LSTM Language Model

Overview

A Bayesian LSTM language model. The recurrent cell is a parametric program that draws the four standard gates (i, f, o, g) from LogitNormal and Normal priors, computes the canonical cell update c_t = f_t * h_{t-1} + i_t * g_t, and emits the per-step hidden output h_t = o_t * tanh(c_t).
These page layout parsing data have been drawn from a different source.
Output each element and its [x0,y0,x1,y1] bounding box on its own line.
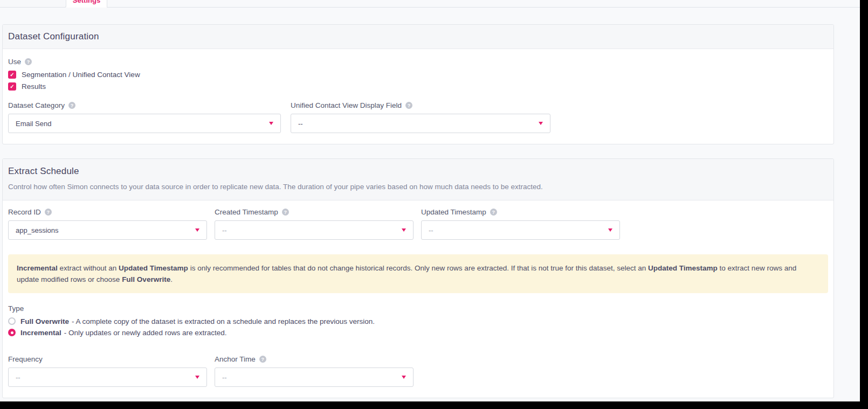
notice-text: is only recommended for tables that do n… [188,264,648,272]
notice-text: Incremental [17,264,58,272]
notice-text: Updated Timestamp [119,264,188,272]
notice-text: Updated Timestamp [648,264,718,272]
help-icon[interactable] [68,102,75,109]
dataset-configuration-header: Dataset Configuration [3,25,833,49]
chevron-down-icon [269,122,273,125]
chevron-down-icon [539,122,543,125]
tab-settings[interactable]: Settings [66,0,107,8]
help-icon[interactable] [45,209,52,216]
chevron-down-icon [195,228,199,232]
dataset-configuration-card: Dataset Configuration Use Segmentation /… [2,24,834,144]
checkbox-row-segmentation[interactable]: Segmentation / Unified Contact View [8,69,828,80]
help-icon[interactable] [282,209,289,216]
tab-bar: Settings [0,0,860,8]
created-timestamp-select[interactable]: -- [215,220,414,240]
radio-unselected-icon[interactable] [8,317,16,325]
extract-schedule-header: Extract Schedule Control how often Simon… [3,159,833,200]
notice-text: Full Overwrite [122,275,170,283]
help-icon[interactable] [405,102,412,109]
tab-settings-label: Settings [73,0,100,8]
checkbox-label: Segmentation / Unified Contact View [22,71,140,79]
section-description: Control how often Simon connects to your… [8,183,828,191]
anchor-time-label: Anchor Time [215,355,266,363]
ucv-display-field-value: -- [298,120,303,128]
ucv-display-field-label: Unified Contact View Display Field [291,101,412,109]
use-label: Use [8,58,828,66]
record-id-label: Record ID [8,208,207,216]
chevron-down-icon [608,228,612,232]
help-icon[interactable] [490,209,497,216]
ucv-display-field-select[interactable]: -- [291,114,550,133]
checkbox-row-results[interactable]: Results [8,81,828,92]
settings-page: Settings Dataset Configuration Use Segme… [0,0,860,401]
frequency-value: -- [16,373,20,382]
anchor-time-select[interactable]: -- [215,368,414,387]
dataset-category-value: Email Send [16,120,51,128]
section-title: Dataset Configuration [8,31,99,42]
incremental-notice: Incremental extract without an Updated T… [8,254,828,293]
updated-timestamp-label: Updated Timestamp [421,208,497,216]
checkbox-checked-icon[interactable] [8,71,16,79]
frequency-label: Frequency [8,355,207,363]
help-icon[interactable] [25,58,32,65]
record-id-value: app_sessions [16,226,59,234]
created-timestamp-label: Created Timestamp [215,208,414,216]
tab-bar-filler [107,0,860,8]
record-id-select[interactable]: app_sessions [8,220,207,240]
updated-timestamp-select[interactable]: -- [421,220,620,240]
notice-text: . [170,275,173,283]
frequency-select[interactable]: -- [8,368,207,387]
radio-full-overwrite[interactable]: Full Overwrite - A complete copy of the … [8,316,828,327]
checkbox-checked-icon[interactable] [8,82,16,91]
anchor-time-value: -- [222,373,227,382]
chevron-down-icon [402,376,406,379]
radio-selected-icon[interactable] [8,329,16,336]
chevron-down-icon [402,228,406,232]
section-title: Extract Schedule [8,166,828,177]
created-timestamp-value: -- [222,226,227,234]
chevron-down-icon [195,376,199,379]
checkbox-label: Results [22,82,46,91]
updated-timestamp-value: -- [429,226,433,234]
dataset-category-select[interactable]: Email Send [8,114,281,133]
tab-previous[interactable] [0,0,66,8]
type-label: Type [8,304,828,313]
radio-incremental[interactable]: Incremental - Only updates or newly adde… [8,327,828,338]
dataset-category-label: Dataset Category [8,101,281,109]
notice-text: extract without an [58,264,119,272]
extract-schedule-card: Extract Schedule Control how often Simon… [2,158,834,398]
help-icon[interactable] [259,356,266,363]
The per-position hidden output is projected onto the vocabulary by a Categorical lm_head so the program's observe step scores the next-token target end to end.

QVR Source

object Token : FinSet 256
object Embedded : Real 64
object Hidden : Real 128

morphism tok_embed : Token -> Embedded [role=embed]
morphism gate_i : Embedded * Hidden -> Hidden [role=kernel] ~ LogitNormal
morphism gate_f : Embedded * Hidden -> Hidden [role=kernel] ~ LogitNormal
morphism gate_o : Embedded * Hidden -> Hidden [role=kernel] ~ LogitNormal
morphism cell_cand : Embedded * Hidden -> Hidden [role=kernel, scale=0.5] ~ Normal
morphism lm_head : Hidden -> Token [role=kernel] ~ Categorical

program lstm_cell(x_t, h_prev) : Embedded * Hidden -> Hidden
    sample i_gate <- gate_i(x_t, h_prev)
    sample f_gate <- gate_f(x_t, h_prev)
    sample o_gate <- gate_o(x_t, h_prev)
    sample g_cand <- cell_cand(x_t, h_prev)

    let c_new = f_gate * h_prev + i_gate * g_cand
    let two_c = 2.0 * c_new
    let sig_2c = sigmoid(two_c)
    let tanh_c = 2.0 * sig_2c - 1.0
    let h_new = o_gate * tanh_c
    return h_new

let backbone = tok_embed >> scan(lstm_cell)

program lstm_lm : Token -> Token
    sample h <- backbone

    observe next_token : Token <- lm_head(h)
    return next_token

export lstm_lm

Walkthrough

Cell equations

The parametric program lstm_cell realizes the canonical LSTM update. Each gate is a Bayesian Kleisli morphism Embedded * Hidden -> Hidden; LogitNormal constrains the gate activations to \((0, 1)\) in expectation. The cell candidate is a Normal Kleisli morphism with scale = 0.5. Inside the program body:

Step DSL Meaning
input gate i_gate <- gate_i(x_t, h_prev) \(i_t = \sigma(W_i [x_t, h_{t-1}])\)
forget gate f_gate <- gate_f(x_t, h_prev) \(f_t = \sigma(W_f [x_t, h_{t-1}])\)
output gate o_gate <- gate_o(x_t, h_prev) \(o_t = \sigma(W_o [x_t, h_{t-1}])\)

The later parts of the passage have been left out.